All five structures show 3D packing of C₁₈ chains, irrespective of the different molecular geometries. In the structures of C18-hx, C18-MDP, C18-cyhx and C18-Ph, the interacting hydrocarbon chains of the molecules are parallel and pack with triclinic symmetry of the methylene subcells (which is the smallest spatial unit of repetition down the long axis of the chains, illustrated in Fig. 5). Each chain therefore participates in four face-on interactions with neighbouring chains (two of which are significantly offset) and two (approximately) edge-on interactions with neighbouring chains. Due to the urethane group lying in a plane close to the plane of the C₆ core group in C18-hx, interactions between chains from the same H-bonded sheet are edge-on in this structure, while those in C18-Ph, C18-cyhx and C18-MDP are offset face-on (Fig. 5). The volume of the methylene subcells can be used as an indication of the packing efficiency in these structures. This volume is smallest for C18-hx, at 8.4 ų, followed by C18-MDP (8.7 ų), C18-Ph (9.2 ų) and C18-cyhx (11.55 ų). A key difference in packing in these structures, which contributes to these different volumes via its impact on the b axis of the subcell – illustrated in Fig. 5 – is the extent of offsetting between neighbouring H-bonded sheets. The offset of two carbons between sheets in C18-hx and C18-MDP results in an only slightly elongated b axis; therefore, 16 of the 18 alkyl chain carbons align to interact with adjacent chains from neighbouring sheets. There is an increased offset between sheets in C18-cyhx and C18-Ph, of four carbons, which is reflected in the increased length of the b axes of their methylene subcells (relative to those of C18-hx and C18-MDP – Fig. 5). Therefore, only 14 of the 18 alkyl carbons are aligned to interact with alkyl chains from neighbouring sheets.

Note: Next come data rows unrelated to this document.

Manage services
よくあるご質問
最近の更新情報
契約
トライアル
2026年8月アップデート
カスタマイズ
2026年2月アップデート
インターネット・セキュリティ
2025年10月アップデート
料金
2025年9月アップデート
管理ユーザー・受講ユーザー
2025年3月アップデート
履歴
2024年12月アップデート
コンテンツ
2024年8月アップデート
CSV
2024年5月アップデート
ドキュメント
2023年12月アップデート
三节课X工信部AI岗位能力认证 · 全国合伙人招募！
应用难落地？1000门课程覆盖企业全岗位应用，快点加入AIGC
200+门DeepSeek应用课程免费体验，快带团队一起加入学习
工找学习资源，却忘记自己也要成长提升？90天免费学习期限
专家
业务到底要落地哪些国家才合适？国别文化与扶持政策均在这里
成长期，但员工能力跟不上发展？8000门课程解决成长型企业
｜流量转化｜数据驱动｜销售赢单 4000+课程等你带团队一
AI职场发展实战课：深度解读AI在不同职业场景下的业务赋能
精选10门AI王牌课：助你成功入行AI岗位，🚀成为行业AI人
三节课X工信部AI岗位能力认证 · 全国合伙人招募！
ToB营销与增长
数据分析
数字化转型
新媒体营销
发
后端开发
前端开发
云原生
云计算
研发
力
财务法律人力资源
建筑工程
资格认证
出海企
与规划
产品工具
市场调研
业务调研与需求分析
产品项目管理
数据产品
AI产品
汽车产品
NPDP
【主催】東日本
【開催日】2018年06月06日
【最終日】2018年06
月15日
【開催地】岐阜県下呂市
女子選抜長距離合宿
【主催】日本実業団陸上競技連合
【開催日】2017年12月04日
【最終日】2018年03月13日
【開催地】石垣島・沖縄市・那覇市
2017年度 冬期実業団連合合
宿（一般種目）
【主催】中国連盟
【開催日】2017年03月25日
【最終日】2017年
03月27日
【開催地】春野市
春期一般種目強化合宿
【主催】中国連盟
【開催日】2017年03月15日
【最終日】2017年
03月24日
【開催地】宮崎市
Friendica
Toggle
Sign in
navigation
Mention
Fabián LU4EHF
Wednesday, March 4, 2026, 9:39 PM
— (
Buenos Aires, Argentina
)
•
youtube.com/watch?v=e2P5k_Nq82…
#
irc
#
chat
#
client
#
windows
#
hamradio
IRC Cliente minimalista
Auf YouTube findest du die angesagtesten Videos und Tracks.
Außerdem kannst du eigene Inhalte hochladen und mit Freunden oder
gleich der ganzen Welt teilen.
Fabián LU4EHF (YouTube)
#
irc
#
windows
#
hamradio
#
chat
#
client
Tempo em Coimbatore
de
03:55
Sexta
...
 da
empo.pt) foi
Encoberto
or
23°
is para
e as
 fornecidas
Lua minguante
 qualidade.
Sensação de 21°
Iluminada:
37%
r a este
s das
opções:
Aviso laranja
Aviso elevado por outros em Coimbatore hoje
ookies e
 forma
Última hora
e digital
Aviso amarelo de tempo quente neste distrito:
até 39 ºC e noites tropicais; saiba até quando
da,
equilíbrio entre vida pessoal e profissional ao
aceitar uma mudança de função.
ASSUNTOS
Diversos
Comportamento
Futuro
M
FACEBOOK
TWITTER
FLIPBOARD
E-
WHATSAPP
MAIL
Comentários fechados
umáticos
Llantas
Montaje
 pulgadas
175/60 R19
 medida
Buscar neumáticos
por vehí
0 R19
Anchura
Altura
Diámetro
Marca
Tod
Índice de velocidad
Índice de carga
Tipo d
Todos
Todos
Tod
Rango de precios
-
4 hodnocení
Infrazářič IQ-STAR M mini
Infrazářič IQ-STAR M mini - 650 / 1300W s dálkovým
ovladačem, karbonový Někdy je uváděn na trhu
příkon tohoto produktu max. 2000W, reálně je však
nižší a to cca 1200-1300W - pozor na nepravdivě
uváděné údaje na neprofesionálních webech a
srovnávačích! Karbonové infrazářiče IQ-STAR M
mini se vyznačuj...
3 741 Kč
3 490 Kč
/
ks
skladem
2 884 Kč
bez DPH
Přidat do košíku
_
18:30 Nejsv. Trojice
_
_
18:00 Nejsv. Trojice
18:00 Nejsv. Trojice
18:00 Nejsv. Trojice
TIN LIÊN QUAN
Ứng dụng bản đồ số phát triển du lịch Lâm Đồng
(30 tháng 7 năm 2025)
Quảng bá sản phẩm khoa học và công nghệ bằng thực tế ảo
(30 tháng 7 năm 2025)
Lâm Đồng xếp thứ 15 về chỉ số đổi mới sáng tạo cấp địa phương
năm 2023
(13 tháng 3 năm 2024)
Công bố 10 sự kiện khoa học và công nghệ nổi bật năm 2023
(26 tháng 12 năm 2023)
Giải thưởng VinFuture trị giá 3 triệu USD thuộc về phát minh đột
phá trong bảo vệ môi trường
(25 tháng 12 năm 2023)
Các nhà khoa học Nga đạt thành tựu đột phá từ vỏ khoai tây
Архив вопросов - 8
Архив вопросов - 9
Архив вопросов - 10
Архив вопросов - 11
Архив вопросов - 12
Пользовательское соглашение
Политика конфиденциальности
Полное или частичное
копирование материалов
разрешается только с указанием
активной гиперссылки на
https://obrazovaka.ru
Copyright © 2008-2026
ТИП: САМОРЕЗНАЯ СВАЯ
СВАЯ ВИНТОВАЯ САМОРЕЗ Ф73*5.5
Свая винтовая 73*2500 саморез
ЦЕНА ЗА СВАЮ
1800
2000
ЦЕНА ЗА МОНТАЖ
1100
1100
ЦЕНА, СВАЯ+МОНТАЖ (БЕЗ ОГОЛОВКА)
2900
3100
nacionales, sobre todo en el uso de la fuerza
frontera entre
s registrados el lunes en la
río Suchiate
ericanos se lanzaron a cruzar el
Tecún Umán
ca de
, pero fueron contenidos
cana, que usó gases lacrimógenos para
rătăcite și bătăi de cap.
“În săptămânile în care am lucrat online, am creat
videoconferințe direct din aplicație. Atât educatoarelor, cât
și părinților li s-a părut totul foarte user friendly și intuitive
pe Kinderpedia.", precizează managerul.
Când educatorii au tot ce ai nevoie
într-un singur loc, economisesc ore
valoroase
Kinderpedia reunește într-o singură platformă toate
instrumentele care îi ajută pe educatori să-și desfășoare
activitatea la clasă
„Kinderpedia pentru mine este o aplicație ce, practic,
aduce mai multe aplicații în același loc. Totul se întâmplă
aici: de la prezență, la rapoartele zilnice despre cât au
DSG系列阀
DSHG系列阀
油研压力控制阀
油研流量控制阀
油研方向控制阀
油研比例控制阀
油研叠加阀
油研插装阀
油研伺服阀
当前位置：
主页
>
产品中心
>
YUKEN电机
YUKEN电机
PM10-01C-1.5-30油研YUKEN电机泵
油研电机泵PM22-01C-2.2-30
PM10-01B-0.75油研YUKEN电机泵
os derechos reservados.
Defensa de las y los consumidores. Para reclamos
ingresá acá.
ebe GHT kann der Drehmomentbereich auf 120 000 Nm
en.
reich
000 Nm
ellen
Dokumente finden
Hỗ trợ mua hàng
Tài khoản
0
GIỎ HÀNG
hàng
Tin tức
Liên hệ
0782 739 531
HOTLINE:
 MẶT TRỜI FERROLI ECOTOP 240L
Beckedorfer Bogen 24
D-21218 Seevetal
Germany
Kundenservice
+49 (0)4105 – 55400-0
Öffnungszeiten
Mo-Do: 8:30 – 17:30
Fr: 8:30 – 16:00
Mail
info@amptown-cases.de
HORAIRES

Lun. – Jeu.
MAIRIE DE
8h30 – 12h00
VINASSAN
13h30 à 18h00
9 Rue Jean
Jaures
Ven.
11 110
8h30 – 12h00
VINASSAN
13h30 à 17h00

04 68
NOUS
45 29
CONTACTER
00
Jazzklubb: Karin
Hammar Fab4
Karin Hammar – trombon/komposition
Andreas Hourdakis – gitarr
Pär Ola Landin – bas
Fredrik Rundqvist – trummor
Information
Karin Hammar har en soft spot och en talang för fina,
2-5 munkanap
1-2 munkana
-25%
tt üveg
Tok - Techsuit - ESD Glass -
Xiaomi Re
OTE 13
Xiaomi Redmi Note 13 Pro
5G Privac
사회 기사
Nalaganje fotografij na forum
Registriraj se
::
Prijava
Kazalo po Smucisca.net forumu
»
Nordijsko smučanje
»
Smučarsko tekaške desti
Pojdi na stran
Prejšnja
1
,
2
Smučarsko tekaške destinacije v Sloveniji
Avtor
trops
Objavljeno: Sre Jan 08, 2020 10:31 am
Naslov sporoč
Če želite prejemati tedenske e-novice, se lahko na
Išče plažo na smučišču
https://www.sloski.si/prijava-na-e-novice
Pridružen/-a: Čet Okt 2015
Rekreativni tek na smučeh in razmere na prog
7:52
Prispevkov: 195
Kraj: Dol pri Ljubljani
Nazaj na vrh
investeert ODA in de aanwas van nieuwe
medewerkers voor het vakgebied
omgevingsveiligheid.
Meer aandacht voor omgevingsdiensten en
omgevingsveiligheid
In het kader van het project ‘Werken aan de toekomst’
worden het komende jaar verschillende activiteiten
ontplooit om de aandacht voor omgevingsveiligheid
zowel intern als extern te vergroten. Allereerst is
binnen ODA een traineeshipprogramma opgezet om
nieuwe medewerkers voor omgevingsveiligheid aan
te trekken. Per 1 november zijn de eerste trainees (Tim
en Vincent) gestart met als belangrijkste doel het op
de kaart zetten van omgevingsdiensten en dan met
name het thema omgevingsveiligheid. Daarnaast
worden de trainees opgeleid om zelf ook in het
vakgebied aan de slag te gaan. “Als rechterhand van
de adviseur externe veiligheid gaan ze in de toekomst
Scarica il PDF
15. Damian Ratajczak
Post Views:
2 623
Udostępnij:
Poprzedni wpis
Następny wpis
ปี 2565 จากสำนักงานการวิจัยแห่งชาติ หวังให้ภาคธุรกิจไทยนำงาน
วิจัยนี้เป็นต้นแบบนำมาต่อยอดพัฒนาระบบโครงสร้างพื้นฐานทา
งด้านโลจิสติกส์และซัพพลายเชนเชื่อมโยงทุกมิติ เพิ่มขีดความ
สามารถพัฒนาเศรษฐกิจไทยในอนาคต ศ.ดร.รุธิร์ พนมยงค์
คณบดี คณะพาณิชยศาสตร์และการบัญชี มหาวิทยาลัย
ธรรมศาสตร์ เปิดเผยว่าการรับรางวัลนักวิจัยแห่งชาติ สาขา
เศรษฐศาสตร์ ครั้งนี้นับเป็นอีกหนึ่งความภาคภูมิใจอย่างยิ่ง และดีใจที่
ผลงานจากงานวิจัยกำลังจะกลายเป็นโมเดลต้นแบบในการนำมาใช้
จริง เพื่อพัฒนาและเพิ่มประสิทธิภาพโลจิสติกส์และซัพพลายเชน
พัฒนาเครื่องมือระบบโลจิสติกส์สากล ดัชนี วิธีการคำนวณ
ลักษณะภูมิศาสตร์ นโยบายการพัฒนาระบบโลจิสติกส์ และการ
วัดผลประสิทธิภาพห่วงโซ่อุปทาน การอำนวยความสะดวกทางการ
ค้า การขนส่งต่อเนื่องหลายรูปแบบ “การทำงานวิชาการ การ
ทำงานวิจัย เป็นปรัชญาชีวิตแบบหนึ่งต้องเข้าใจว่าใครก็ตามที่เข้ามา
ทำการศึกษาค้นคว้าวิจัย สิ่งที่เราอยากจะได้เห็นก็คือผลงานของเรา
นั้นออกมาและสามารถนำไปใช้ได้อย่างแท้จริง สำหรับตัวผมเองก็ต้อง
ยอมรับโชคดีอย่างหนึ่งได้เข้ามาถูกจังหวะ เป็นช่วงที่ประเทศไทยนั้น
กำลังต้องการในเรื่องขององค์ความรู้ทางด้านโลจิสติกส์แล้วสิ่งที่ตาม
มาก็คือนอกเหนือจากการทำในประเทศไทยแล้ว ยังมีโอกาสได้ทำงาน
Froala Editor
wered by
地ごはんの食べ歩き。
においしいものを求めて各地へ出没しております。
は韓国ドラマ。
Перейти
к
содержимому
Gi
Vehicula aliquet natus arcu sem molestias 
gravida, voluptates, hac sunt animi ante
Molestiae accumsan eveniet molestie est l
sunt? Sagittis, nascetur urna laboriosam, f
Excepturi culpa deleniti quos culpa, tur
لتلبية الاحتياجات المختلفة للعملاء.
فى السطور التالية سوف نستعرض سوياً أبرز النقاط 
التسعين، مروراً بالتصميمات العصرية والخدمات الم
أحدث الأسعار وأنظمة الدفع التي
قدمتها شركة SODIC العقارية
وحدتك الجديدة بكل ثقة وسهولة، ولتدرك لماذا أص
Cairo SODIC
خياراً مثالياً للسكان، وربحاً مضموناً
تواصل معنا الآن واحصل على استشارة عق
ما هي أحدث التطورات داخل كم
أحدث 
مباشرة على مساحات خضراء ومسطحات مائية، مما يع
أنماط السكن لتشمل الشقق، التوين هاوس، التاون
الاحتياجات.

There is therefore a greater number of attractive van der Waals forces between hydrocarbon chains in the structures of C18-hx and C18-MDP; this presumably contributes to the increased energy required to disrupt packing in these structures, which is reflected in their higher values of ΔH_f.

Fig. 5 Packing of the hydrocarbon chains in C18-hx (a), C18-cyhx (b), C18-MDP (c), C18-Ph (d), and C18-MePh packing mode a and b (e) and (f), with van der Waals spheres of the atoms shown in grey. The b axis of the methylene subcells is highlighted to show the axis representing interactions between hydrocarbon chains from neighbouring H-bonded sheets, which is elongated by inter-sheet offsetting. The corresponding a axis represents interactions between hydrocarbon chains within the same H-bonded sheet.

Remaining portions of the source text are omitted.